Some years ago, he came up with an idea to break the gridlock. He created a company that guides homeowners through an elaborate legal subterfuge in which they erase the original loan by declaring personal bankruptcy, but continue to live in their home by “selling” it to a relative, who takes out a smaller loan to pay its greatly reduced price.
“If we only had inflation again, this sort of business would not be necessary,” said Mr. Kaiami, referring to the rising prices that are the opposite of deflation. “I feel like I’ve been waiting for 20 years for inflation to come back.”
One of his customers was Masato, the small-business owner, who sold his four-bedroom condo to a relative for about $185,000, 15 years after buying it for a bit more than $500,000. He said he was still deliberating about whether to expunge the $110,000 he still owed his bank by declaring personal bankruptcy.
Economists said one reason deflation became self-perpetuating was that it pushed companies and people like Masato to survive by cutting costs and selling what they already owned, instead of buying new goods or investing.
“Deflation destroys the risk-taking that capitalist economies need in order to grow,” said Shumpei Takemori, an economist at Keio University in Tokyo. “Creative destruction is replaced with what is just destructive destruction.”
Before commenters like Greg jump all over me, re-read the intro.
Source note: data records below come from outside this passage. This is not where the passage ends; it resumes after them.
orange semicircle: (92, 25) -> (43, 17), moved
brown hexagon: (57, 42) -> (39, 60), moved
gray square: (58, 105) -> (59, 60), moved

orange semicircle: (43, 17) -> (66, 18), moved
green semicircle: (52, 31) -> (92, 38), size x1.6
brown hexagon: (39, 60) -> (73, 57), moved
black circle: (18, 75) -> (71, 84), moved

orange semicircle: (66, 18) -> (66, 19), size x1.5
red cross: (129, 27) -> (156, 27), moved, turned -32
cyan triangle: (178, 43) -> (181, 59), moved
I never claimed the adoption of the 0% NGDP growth policy had anything to do with the dreary story described by the NYT. And I’m not sure it does. There’s nothing wrong with touting a country as a smashing success in one area, even if you disagree with its policies elsewhere. I’m always praising Singapore’s fiscal policy, yet I detest many policies of the Singapore government. It could well be that the bad performance of Japan’s economy was caused by supply-side factors unrelated to monetary policy. Some bloggers even claim the Japanese haven’t done all that bad.
And yet . . . let’s be honest. This is a big problem for the 0% NGDP growth fans. Japan’s slide into stagnation co-incided almost exactly with the (de facto) adoption of a stable NGDP rule. And it’s the only country I know that has adopted this policy. And before the policy was adopted most mainstream economists thought deflation was a really bad idea. Put that all together and I think “zero percenters” have got a massive PR problem.
Yes, the US grew rapidly in the late 1800s under deflation, but we had strong NGDP growth. Japan doesn’t. Are there any examples of countries doing well with stable NGDP? I don’t know of any. Unless someone can find plausible counterexamples, that makes Hayek’s argument a really hard sell.
Why is this important? Because Hayek’s argument underlies the Austrian view that monetary policy was too “inflationary” during the 1920s, despite no rise in the price level. He argued NGDP should have been kept stable, so prices could fall with productivity gains. This argument also underlies some of the critique of Fed policy in the 2000s, as price inflation wasn’t all that high. In fairness, some point to the rapid NGDP growth after 2003 as a problem, and I partly agree. So the critique of the Fed in this case seems stronger from a NGDP targeting perspective. But still nowhere near as strong as the critique of their policy of allowing NGDP growth to plummet in the midst of a financial crisis.